Records from a dataset:
____
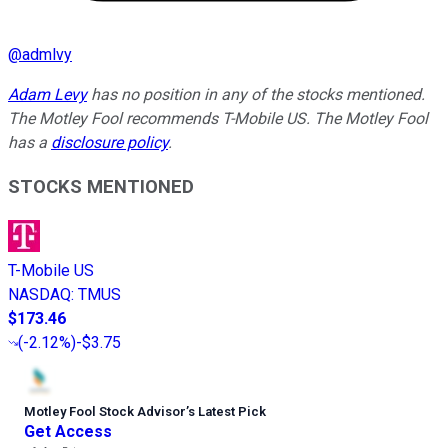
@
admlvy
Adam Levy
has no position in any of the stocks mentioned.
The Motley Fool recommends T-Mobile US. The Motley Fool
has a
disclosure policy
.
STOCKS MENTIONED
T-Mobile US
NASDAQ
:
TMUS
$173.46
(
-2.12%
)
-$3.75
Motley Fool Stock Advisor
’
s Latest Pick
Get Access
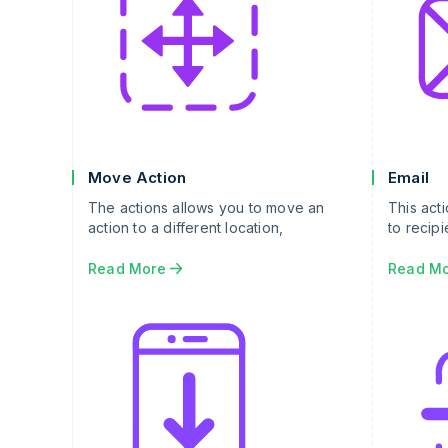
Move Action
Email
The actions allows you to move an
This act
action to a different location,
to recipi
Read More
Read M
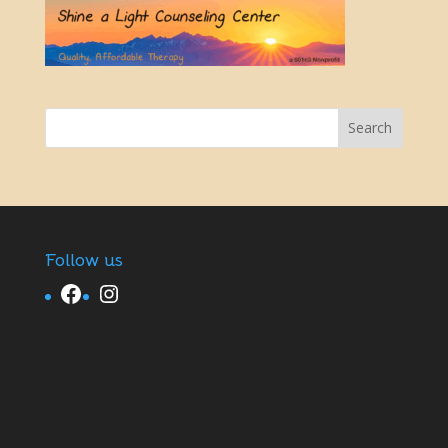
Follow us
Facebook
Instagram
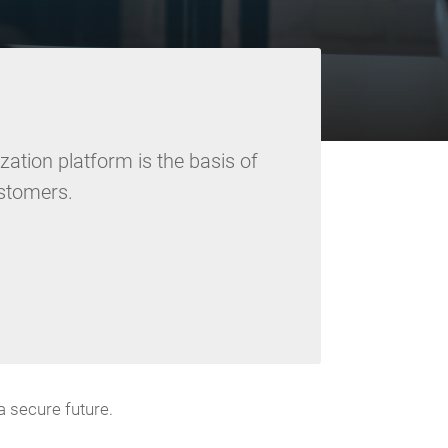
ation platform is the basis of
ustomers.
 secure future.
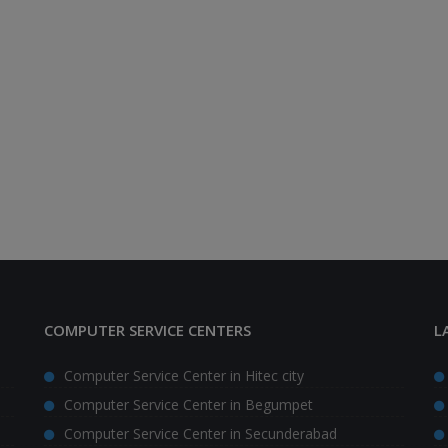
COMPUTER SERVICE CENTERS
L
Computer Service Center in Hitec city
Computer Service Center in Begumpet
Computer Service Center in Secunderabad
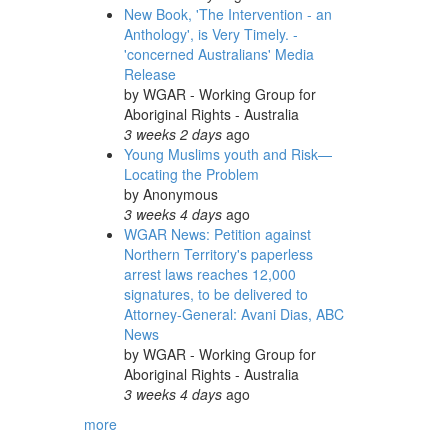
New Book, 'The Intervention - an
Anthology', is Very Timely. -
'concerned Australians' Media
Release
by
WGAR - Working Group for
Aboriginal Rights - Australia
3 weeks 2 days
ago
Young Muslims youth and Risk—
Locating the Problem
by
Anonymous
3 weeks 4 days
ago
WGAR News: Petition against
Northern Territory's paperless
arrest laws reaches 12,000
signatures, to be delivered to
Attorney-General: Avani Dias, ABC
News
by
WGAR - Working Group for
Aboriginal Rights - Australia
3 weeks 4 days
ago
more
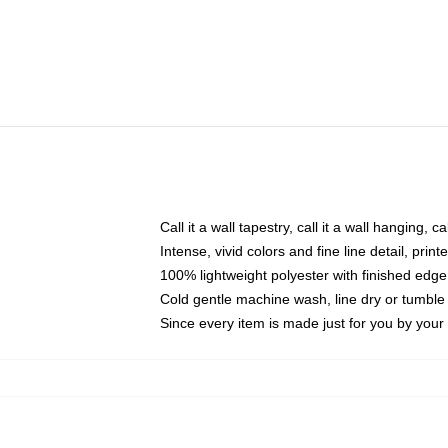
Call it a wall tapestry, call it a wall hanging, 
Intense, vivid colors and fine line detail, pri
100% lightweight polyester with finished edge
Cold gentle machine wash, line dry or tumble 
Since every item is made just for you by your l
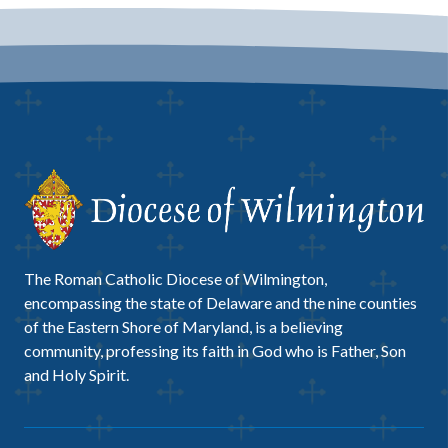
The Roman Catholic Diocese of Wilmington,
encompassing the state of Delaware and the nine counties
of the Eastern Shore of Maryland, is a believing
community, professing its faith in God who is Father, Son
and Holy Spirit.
____
▶ **Work to complete**
Only the lines from the one containing "The Roman Catholic" through the end of the records above belong in the output, each exactly as it stands, both ends included.

▶ **Written reply**
The Roman Catholic Diocese of Wilmington,
encompassing the state of Delaware and the nine counties
of the Eastern Shore of Maryland, is a believing
community, professing its faith in God who is Father, Son
and Holy Spirit.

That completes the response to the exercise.